Bullshit. Et d'abord, peut-on parler de tricheurs quand tout le monde triche ? La pomme pourrie suggère un panier de pommes saines. Bullshit encore. En cyclisme, mais pas seulement en cyclisme, en athlétisme, au foot, dans les ligues professionnelles nord-américaines - les monstres de la NFL et de la NBA - l'usage de la dope est si banalisé, si répandu qu'il faut renverser l'image, chercher la pomme " nature ", parmi les " traitées ", parmi les pommes boostées...

N'empêche que si on le souhaitait vraiment, la médecine, la biologie permettent, aujourd'hui de poser un DIAGNOSTIC de dope aussi clair qu'un diagnostic de grippe ou de rougeole. Mais on ne le souhaite pas justement. Pourquoi ? Parce que devant l'ampleur de l'épidémie, on serait bien obligé d'admettre que c'est le sport qui est malade, pas les athlètes.

Et admettre que le sport est malade serait prendre le risque de faire fuir les commanditaires qui investissent dans la pureté...

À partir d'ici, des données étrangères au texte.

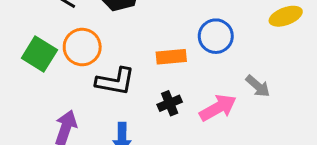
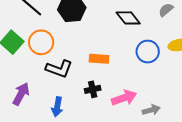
blue circle: (216, 36) -> (148, 52), moved
gray arrow: (258, 86) -> (151, 110), moved, turned -66

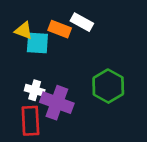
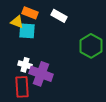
orange rectangle: (60, 29) -> (30, 13), moved
green hexagon: (108, 86) -> (91, 46), moved

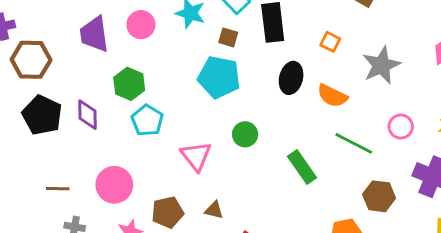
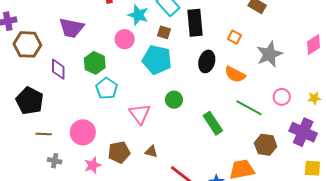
pink circle: (141, 25) -> (125, 39), moved
purple trapezoid: (94, 34) -> (71, 28), turned -72
black pentagon: (42, 115) -> (30, 101), moved
purple diamond: (88, 115) -> (58, 69), moved

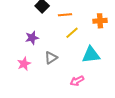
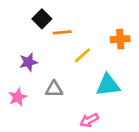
orange line: (65, 15) -> (62, 32), moved
gray triangle: (51, 58) -> (54, 89), turned 32

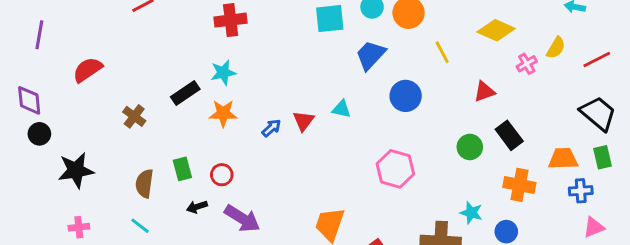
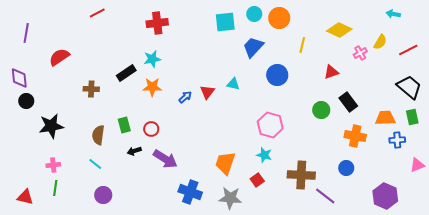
yellow line: (442, 52) -> (302, 45), turned 42
brown cross: (134, 116) -> (91, 89), turned -35
cyan star: (471, 213) -> (264, 155), moved
pink triangle: (594, 227) -> (417, 165), moved

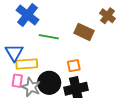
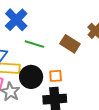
black circle: (49, 83) -> (31, 77), moved

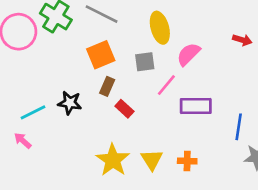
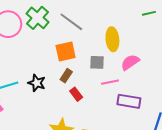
pink line: (166, 85) -> (110, 82), turned 30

La tourmente fortuite qui balaie aujourd'hui le Tour de France ne résulte évidemment pas d'une volonté d'en finir avec la dope. Troisième événement sportif en importance au monde, après les Jeux olympiques et le Mondial, le Tour de France est ( était ? ) une affaire d'or gérée par une petite mafia, Jean-Marie Leblanc, Jean-Claude Killy et compagnie, qui n'a jamais voulu savoir comment Indurain avait gagné cinq tours de France de suite. Elle ne voyait surtout pas, l'intérêt d'informer ses commanditaires, Coca-Cola, Fiat, le Crédit lyonnais que l'épopée qu'elle leur vend se nourrit d'EPO. Quand on parle de dopage sportif, gardez toujours à l'esprit que la santé financière des grandes organisations sportives passe avant celle des athlètes. Quand Samaranch et les pontes du Comité Olympique international disent " allons donc, ce sont juste quelques brebis galeuses qui se droguent ", ce n'est pas parce, qu'ils le croient, c'est pour rassurer Coca-Cola. Cela dit, et ma logique vous échappera sûrement si vous n'êtes pas un mordu de vélo, je suis bien content que le Tour de France ne soit pas annulé. Les coureurs donnent un sacré show, malgré tout. Ullrich, Pantani, Jalabert, et Bobby Julich, merci.

Combien de dopés dans ces quatre-là ? Je dirai au moins trois, mais sûrement quatre. Et je vous dirai autre chose : je m'en contrecrisse.